Work task: The range starts at the line containing "ключевую роль в развитии современных" and ends at the last line of the records below. Reproduce those lines exactly.

Records to process:
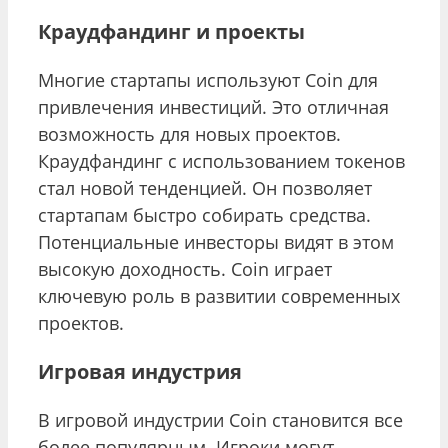
Краудфандинг и проекты
Многие стартапы используют Coin для
привлечения инвестиций. Это отличная
возможность для новых проектов.
Краудфандинг с использованием токенов
стал новой тенденцией. Он позволяет
стартапам быстро собирать средства.
Потенциальные инвесторы видят в этом
высокую доходность. Coin играет
ключевую роль в развитии современных
проектов.
Игровая индустрия
В игровой индустрии Coin становится все
более популярным. Игроки могут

Output of the exercise:
ключевую роль в развитии современных
проектов.
Игровая индустрия
В игровой индустрии Coin становится все
более популярным. Игроки могут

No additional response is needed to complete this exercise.